_Provided data_
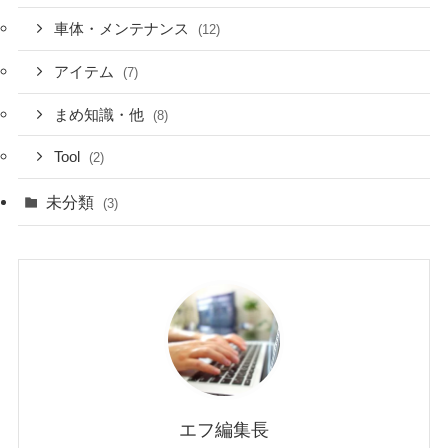
車体・メンテナンス
(12)
アイテム
(7)
まめ知識・他
(8)
Tool
(2)
未分類
(3)
エフ編集長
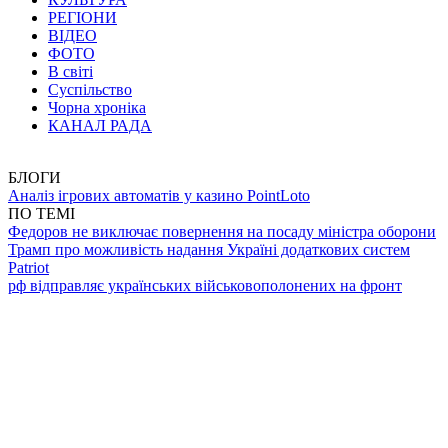
РЕГІОНИ
ВІДЕО
ФОТО
В світі
Суспільство
Чорна хроніка
КАНАЛ РАДА
БЛОГИ
Аналіз ігрових автоматів у казино PointLoto
ПО ТЕМІ
Федоров не виключає повернення на посаду міністра оборони
Трамп про можливість надання Україні додаткових систем
Patriot
рф відправляє українських військовополонених на фронт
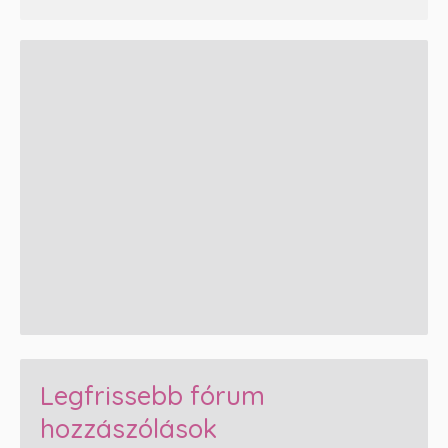
Legfrissebb fórum
hozzászólások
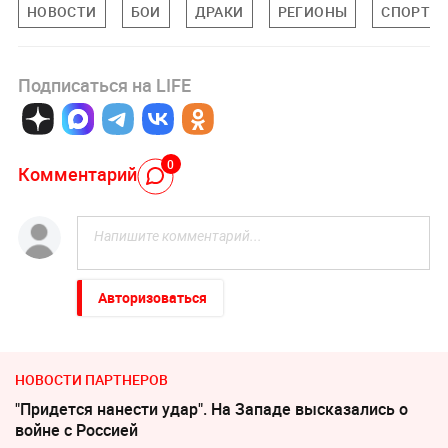
НОВОСТИ
БОИ
ДРАКИ
РЕГИОНЫ
СПОРТ
Подписаться на LIFE
0
Комментарий
Авторизоваться
НОВОСТИ ПАРТНЕРОВ
"Придется нанести удар". На Западе высказались о
войне с Россией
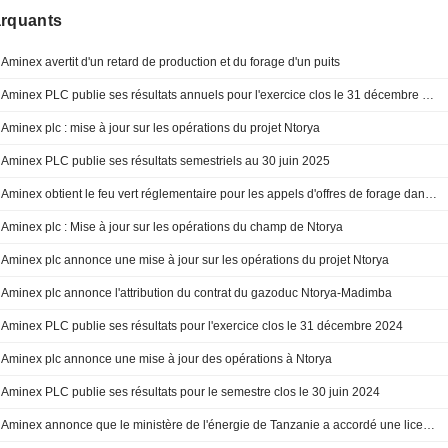
arquants
Aminex avertit d'un retard de production et du forage d'un puits
Aminex PLC publie ses résultats annuels pour l'exercice clos le 31 décembre 2025
Aminex plc : mise à jour sur les opérations du projet Ntorya
Aminex PLC publie ses résultats semestriels au 30 juin 2025
Aminex obtient le feu vert réglementaire pour les appels d'offres de forage dans les champs gaziers de Tanzanie
Aminex plc : Mise à jour sur les opérations du champ de Ntorya
Aminex plc annonce une mise à jour sur les opérations du projet Ntorya
Aminex plc annonce l'attribution du contrat du gazoduc Ntorya-Madimba
Aminex PLC publie ses résultats pour l'exercice clos le 31 décembre 2024
Aminex plc annonce une mise à jour des opérations à Ntorya
Aminex PLC publie ses résultats pour le semestre clos le 30 juin 2024
Aminex annonce que le ministère de l'énergie de Tanzanie a accordé une licence de développement de 25 ans sur la zone de découverte de gaz de Ntorya à la coentreprise Ruvuma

_Work request_
All lines from the one containing "Aminex plc annonce une mise à jour sur" through the end of the data, and no others, are to be given again word for word.

_The answer_
Aminex plc annonce une mise à jour sur les opérations du projet Ntorya
Aminex plc annonce l'attribution du contrat du gazoduc Ntorya-Madimba
Aminex PLC publie ses résultats pour l'exercice clos le 31 décembre 2024
Aminex plc annonce une mise à jour des opérations à Ntorya
Aminex PLC publie ses résultats pour le semestre clos le 30 juin 2024
Aminex annonce que le ministère de l'énergie de Tanzanie a accordé une licence de développement de 25 ans sur la zone de découverte de gaz de Ntorya à la coentreprise Ruvuma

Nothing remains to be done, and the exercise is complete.